:: DATA PROVIDED ::
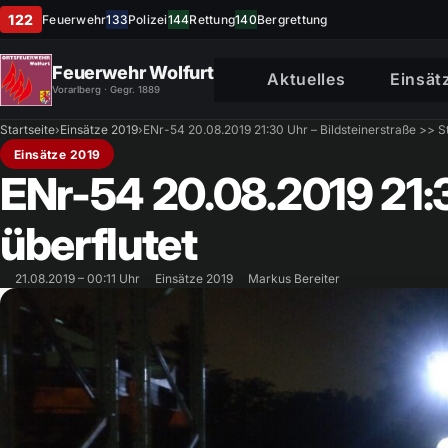
122
Feuerwehr
133
Polizei
144
Rettung
140
Bergrettung
Feuerwehr Wolfurt
Aktuelles
Einsät
Vorarlberg · Gegr. 1889
Startseite
›
Einsätze 2019
›
ENr-54 20.08.2019 21:30 Uhr – Bildsteinerstraße >> St
Einsätze 2019
ENr-54 20.08.2019 21:3
überflutet
21.08.2019 – 00:11 Uhr
Einsätze 2019
Markus Bereiter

:: WORK ORDER ::
Each entry above should be returned exactly as written, minus its pictures.

:: YOUR RESPONSE ::
122
Feuerwehr
133
Polizei
144
Rettung
140
Bergrettung
Feuerwehr Wolfurt
Aktuelles
Einsät
Vorarlberg · Gegr. 1889
Startseite
›
Einsätze 2019
›
ENr-54 20.08.2019 21:30 Uhr – Bildsteinerstraße >> St
Einsätze 2019
ENr-54 20.08.2019 21:3
überflutet
21.08.2019 – 00:11 Uhr
Einsätze 2019
Markus Bereiter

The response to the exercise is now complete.